- [Exercise objective]: Go through the data and copy every line exactly, but not the images.

- [Given records]:
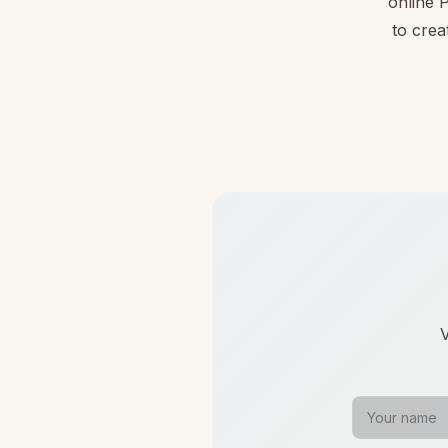
online 
to crea
V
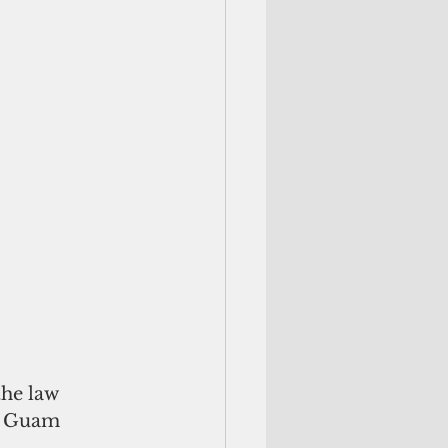
the law 
e Guam 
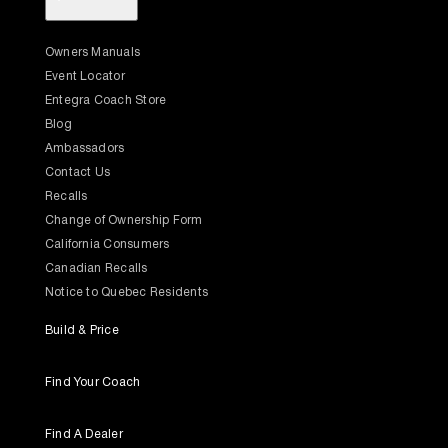
Owners Manuals
Event Locator
Entegra Coach Store
Blog
Ambassadors
Contact Us
Recalls
Change of Ownership Form
California Consumers
Canadian Recalls
Notice to Quebec Residents
Build & Price
Find Your Coach
Find A Dealer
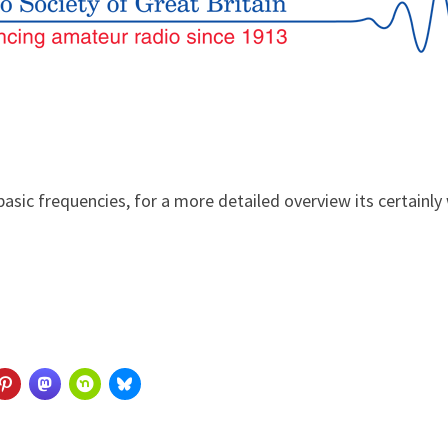
asic frequencies, for a more detailed overview its certainl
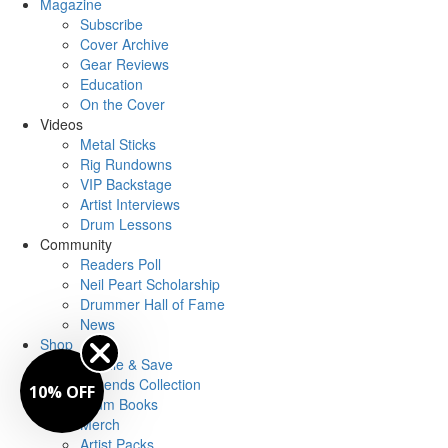
Magazine
Subscribe
Cover Archive
Gear Reviews
Education
On the Cover
Videos
Metal Sticks
Rig Rundowns
VIP Backstage
Artist Interviews
Drum Lessons
Community
Readers Poll
Neil Peart Scholarship
Drummer Hall of Fame
News
Shop
Bundle & Save
Legends Collection
10% OFF
Drum Books
Merch
Artist Packs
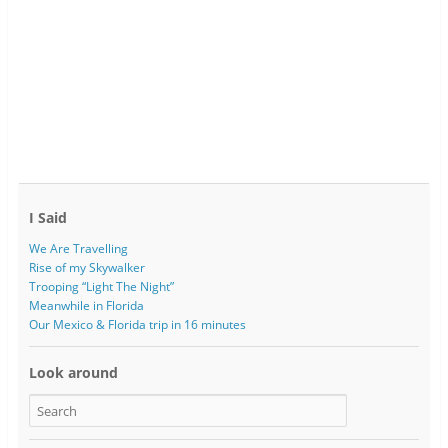
I Said
We Are Travelling
Rise of my Skywalker
Trooping “Light The Night”
Meanwhile in Florida
Our Mexico & Florida trip in 16 minutes
Look around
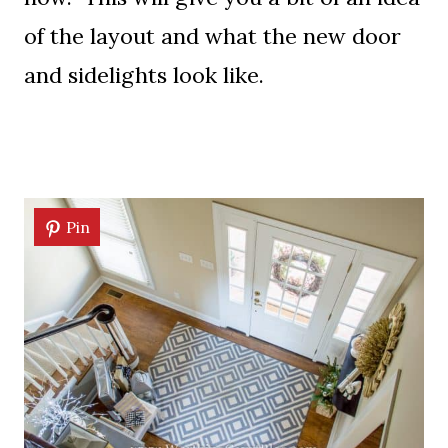
of the layout and what the new door
and sidelights look like.
Pin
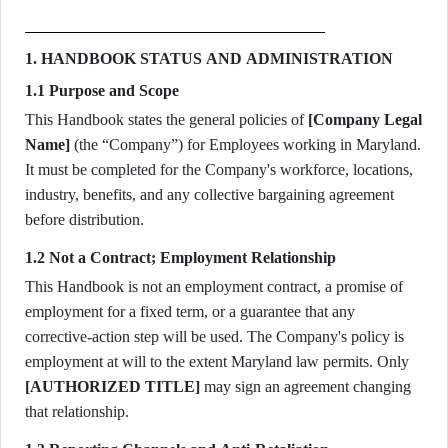
1. HANDBOOK STATUS AND ADMINISTRATION
1.1 Purpose and Scope
This Handbook states the general policies of
[Company Legal
Name]
(the “Company”) for Employees working in Maryland.
It must be completed for the Company's workforce, locations,
industry, benefits, and any collective bargaining agreement
before distribution.
1.2 Not a Contract; Employment Relationship
This Handbook is not an employment contract, a promise of
employment for a fixed term, or a guarantee that any
corrective-action step will be used. The Company's policy is
employment at will to the extent Maryland law permits. Only
[AUTHORIZED TITLE]
may sign an agreement changing
that relationship.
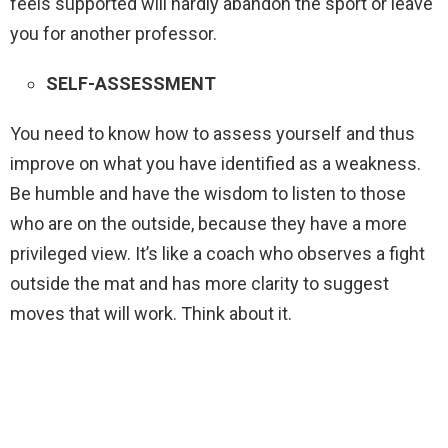
feels supported will hardly abandon the sport or leave
you for another professor.
SELF-ASSESSMENT
You need to know how to assess yourself and thus
improve on what you have identified as a weakness.
Be humble and have the wisdom to listen to those
who are on the outside, because they have a more
privileged view. It’s like a coach who observes a fight
outside the mat and has more clarity to suggest
moves that will work. Think about it.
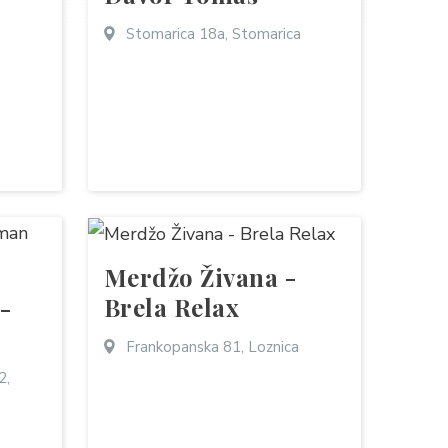
Stomarica 18a, Stomarica
Merdžo Živana -
Brela Relax
 -
Frankopanska 81, Loznica
2,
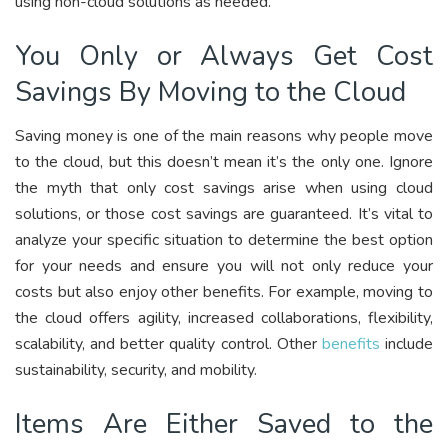
using non-cloud solutions as needed.
You Only or Always Get Cost
Savings By Moving to the Cloud
Saving money is one of the main reasons why people move
to the cloud, but this doesn’t mean it’s the only one. Ignore
the myth that only cost savings arise when using cloud
solutions, or those cost savings are guaranteed. It’s vital to
analyze your specific situation to determine the best option
for your needs and ensure you will not only reduce your
costs but also enjoy other benefits. For example, moving to
the cloud offers agility, increased collaborations, flexibility,
scalability, and better quality control. Other
benefits
include
sustainability, security, and mobility.
Items Are Either Saved to the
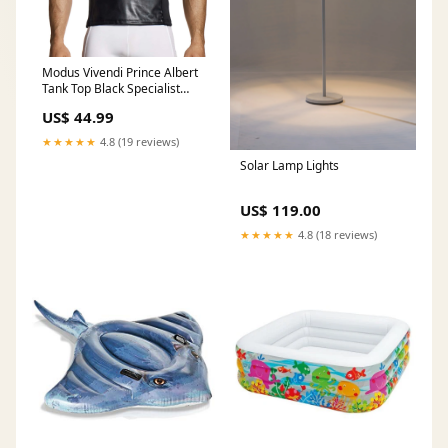
Modus Vivendi Prince Albert
Tank Top Black Specialist
Lubes
US$ 44.99
★★★★★
4.8 (19 reviews)
Solar Lamp Lights
US$ 119.00
★★★★★
4.8 (18 reviews)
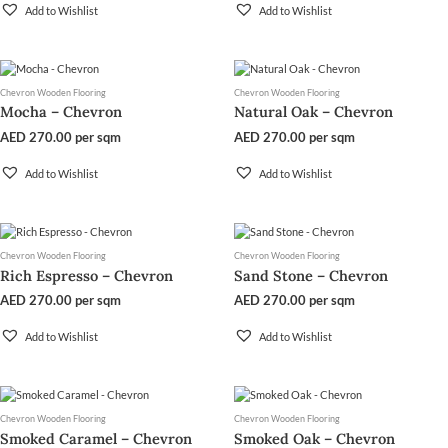
Add to Wishlist
Add to Wishlist
Chevron Wooden Flooring
Chevron Wooden Flooring
Mocha – Chevron
Natural Oak – Chevron
AED
270.00
per sqm
AED
270.00
per sqm
Add to Wishlist
Add to Wishlist
Chevron Wooden Flooring
Chevron Wooden Flooring
Rich Espresso – Chevron
Sand Stone – Chevron
AED
270.00
per sqm
AED
270.00
per sqm
Add to Wishlist
Add to Wishlist
Chevron Wooden Flooring
Chevron Wooden Flooring
Smoked Caramel – Chevron
Smoked Oak – Chevron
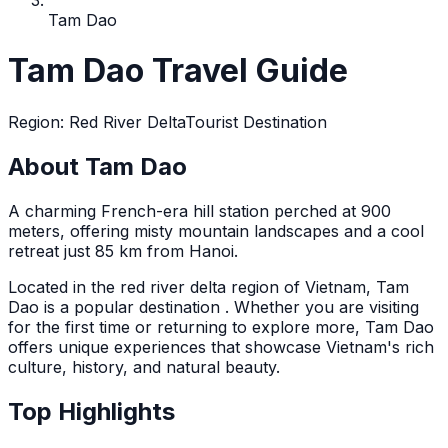
Tam Dao
Tam Dao Travel Guide
Region
:
Red River Delta
Tourist Destination
About Tam Dao
A charming French-era hill station perched at 900
meters, offering misty mountain landscapes and a cool
retreat just 85 km from Hanoi.
Located in the
red river delta
region of Vietnam,
Tam
Dao
is a popular destination
. Whether you are visiting
for the first time or returning to explore more,
Tam Dao
offers unique experiences that showcase Vietnam's rich
culture, history, and natural beauty.
Top Highlights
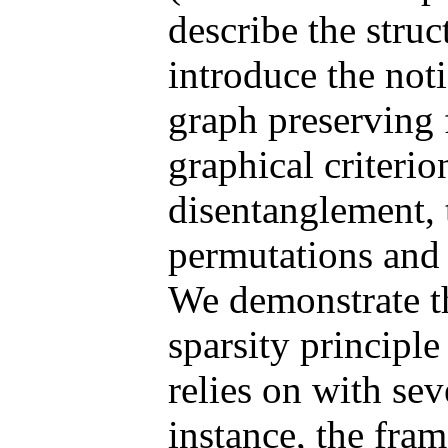
describe the struc
introduce the not
graph preserving 
graphical criteri
disentanglement, t
permutations and 
We demonstrate t
sparsity principle
relies on with se
instance, the fr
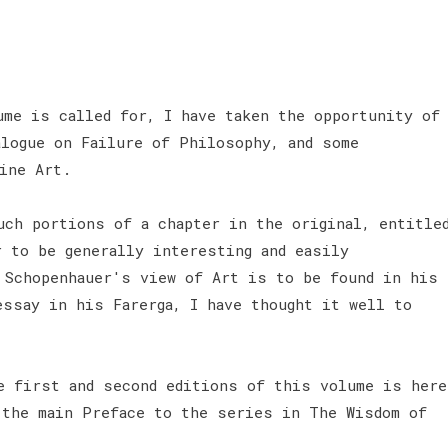
ume is called for, I have taken the opportunity of
alogue on Failure of Philosophy, and some
Fine Art.
uch portions of a chapter in the original, entitle
r to be generally interesting and easily
 Schopenhauer's view of Art is to be found in his
essay in his Farerga, I have thought it well to
e first and second editions of this volume is here
 the main Preface to the series in The Wisdom of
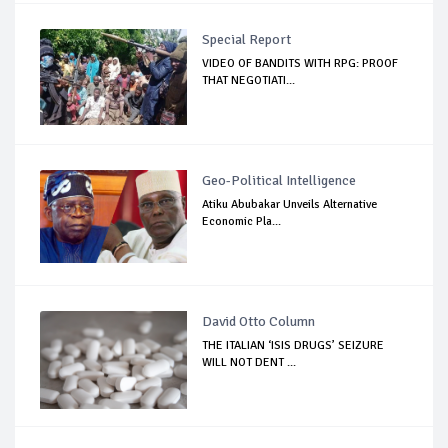
Special Report
VIDEO OF BANDITS WITH RPG: PROOF
THAT NEGOTIATI...
Geo-Political Intelligence
Atiku Abubakar Unveils Alternative
Economic Pla...
David Otto Column
THE ITALIAN ‘ISIS DRUGS’ SEIZURE
WILL NOT DENT ...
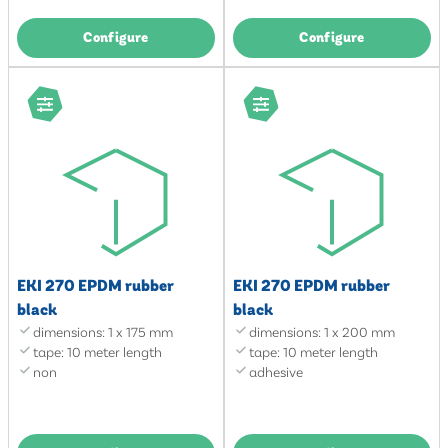
Configure
Configure
EKI 270 EPDM rubber
EKI 270 EPDM rubber
black
black
dimensions: 1 x 175 mm
dimensions: 1 x 200 mm
tape: 10 meter length
tape: 10 meter length
non
adhesive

- [Solution below]:
online 
to crea
V
the law 
e Guam 
Owners Manuals
Event Locator
Entegra Coach Store
Blog
Ambassadors
Contact Us
Recalls
Change of Ownership Form
California Consumers
Canadian Recalls
Notice to Quebec Residents
Build & Price
Find Your Coach
Find A Dealer
asic frequencies, for a more detailed overview its certainl
Magazine
Subscribe
Cover Archive
Gear Reviews
Education
On the Cover
Videos
Metal Sticks
Rig Rundowns
VIP Backstage
Artist Interviews
Drum Lessons
Community
Readers Poll
Neil Peart Scholarship
Drummer Hall of Fame
News
Shop
Bundle & Save
Legends Collection
10% OFF
Drum Books
Merch
Artist Packs
I Said
We Are Travelling
Rise of my Skywalker
Trooping “Light The Night”
Meanwhile in Florida
Our Mexico & Florida trip in 16 minutes
Look around
of the layout and what the new door
and sidelights look like.
Pin
1. HANDBOOK STATUS AND ADMINISTRATION
1.1 Purpose and Scope
This Handbook states the general policies of
[Company Legal
Name]
(the “Company”) for Employees working in Maryland.
It must be completed for the Company's workforce, locations,
industry, benefits, and any collective bargaining agreement
before distribution.
1.2 Not a Contract; Employment Relationship
This Handbook is not an employment contract, a promise of
employment for a fixed term, or a guarantee that any
corrective-action step will be used. The Company's policy is
employment at will to the extent Maryland law permits. Only
[AUTHORIZED TITLE]
may sign an agreement changing
that relationship.
feels supported will hardly abandon the sport or leave
you for another professor.
SELF-ASSESSMENT
You need to know how to assess yourself and thus
improve on what you have identified as a weakness.
Be humble and have the wisdom to listen to those
who are on the outside, because they have a more
privileged view. It’s like a coach who observes a fight
outside the mat and has more clarity to suggest
moves that will work. Think about it.
Stomarica 18a, Stomarica
Merdžo Živana -
Brela Relax
 -
Frankopanska 81, Loznica
2,
using non-cloud solutions as needed.
You Only or Always Get Cost
Savings By Moving to the Cloud
Saving money is one of the main reasons why people move
to the cloud, but this doesn’t mean it’s the only one. Ignore
the myth that only cost savings arise when using cloud
solutions, or those cost savings are guaranteed. It’s vital to
analyze your specific situation to determine the best option
for your needs and ensure you will not only reduce your
costs but also enjoy other benefits. For example, moving to
the cloud offers agility, increased collaborations, flexibility,
scalability, and better quality control. Other
benefits
include
sustainability, security, and mobility.
Items Are Either Saved to the
Modus Vivendi Prince Albert
Tank Top Black Specialist
Lubes
US$ 44.99
★★★★★
4.8 (19 reviews)
Solar Lamp Lights
US$ 119.00
★★★★★
4.8 (18 reviews)
Add to Wishlist
Add to Wishlist
Chevron Wooden Flooring
Chevron Wooden Flooring
Mocha – Chevron
Natural Oak – Chevron
AED
270.00
per sqm
AED
270.00
per sqm
Add to Wishlist
Add to Wishlist
Chevron Wooden Flooring
Chevron Wooden Flooring
Rich Espresso – Chevron
Sand Stone – Chevron
AED
270.00
per sqm
AED
270.00
per sqm
Add to Wishlist
Add to Wishlist
Chevron Wooden Flooring
Chevron Wooden Flooring
Smoked Caramel – Chevron
Smoked Oak – Chevron
Tam Dao
Tam Dao Travel Guide
Region
:
Red River Delta
Tourist Destination
About Tam Dao
A charming French-era hill station perched at 900
meters, offering misty mountain landscapes and a cool
retreat just 85 km from Hanoi.
Located in the
red river delta
region of Vietnam,
Tam
Dao
is a popular destination
. Whether you are visiting
for the first time or returning to explore more,
Tam Dao
offers unique experiences that showcase Vietnam's rich
culture, history, and natural beauty.
Top Highlights
describe the struc
introduce the not
graph preserving 
graphical criteri
disentanglement, t
permutations and 
We demonstrate t
sparsity principle
relies on with se
instance, the fr
ume is called for, I have taken the opportunity of
alogue on Failure of Philosophy, and some
Fine Art.
uch portions of a chapter in the original, entitle
r to be generally interesting and easily
 Schopenhauer's view of Art is to be found in his
essay in his Farerga, I have thought it well to
e first and second editions of this volume is here
 the main Preface to the series in The Wisdom of
Special Report
VIDEO OF BANDITS WITH RPG: PROOF
THAT NEGOTIATI...
Geo-Political Intelligence
Atiku Abubakar Unveils Alternative
Economic Pla...
David Otto Column
THE ITALIAN ‘ISIS DRUGS’ SEIZURE
WILL NOT DENT ...
Configure
Configure
EKI 270 EPDM rubber
EKI 270 EPDM rubber
black
black
dimensions: 1 x 175 mm
dimensions: 1 x 200 mm
tape: 10 meter length
tape: 10 meter length
non
adhesive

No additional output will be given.